Map of the states and territories of the United States as it was from 1850 to March 1853
The Whig vision of the American polity included a high tariff to bolster the central government coffers, so they could finance “infrastructure,” (railroads, canals, bridges, roads etc.), protect the industries of New England, and maintain a strong central banking system. Although unstated publicly, the Whigs hoped to continue the rising political dominance of the Northeast and Midwestern states, downgrading the influence of the Southern states in the national government. Even Southern Whigs would be marginalized if no slave-holding states were created from the territories acquired from Mexico in the War just concluded in 1848. Having failed to prevent Texas statehood, the Whigs were determined to save the newly acquired lands, for white people only.

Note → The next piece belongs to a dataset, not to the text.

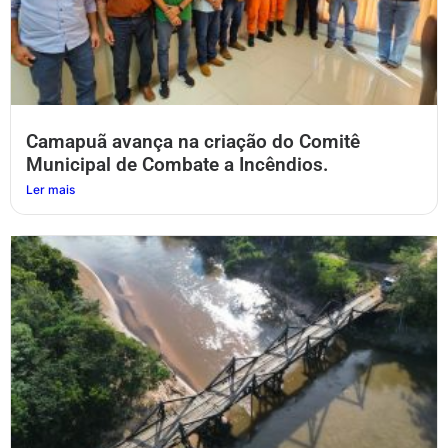
Camapuã avança na criação do Comitê
Municipal de Combate a Incêndios.
Ler mais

The United States Senate, A.D. 1850: Henry Clay takes the floor of the Old Senate Chamber; Vice President Millard Fillmore presides as John C. Calhoun (to the right of Fillmore’s chair) and Daniel Webster (seated to the left of Clay) look on
The basic core of the Whig (soon to be Republican) Party tended to include professionals, Southern plantation owners, social reformers, middle class entrepreneurs and merchants, and Northern evangelicals. They strongly opposed what they considered executive power overreach, although that issue would be set aside for four years after the first Republican electoral success. They did not take a strong stand on the slavery issue, though they would shortly be conjoined with single-issue political parties and people whose purpose for existence belied the Whig attempt to marginalize the slave issues—the abolitionists and the Free Soil Party, and the anti-immigrationists and the American Party (“Know-nothings”).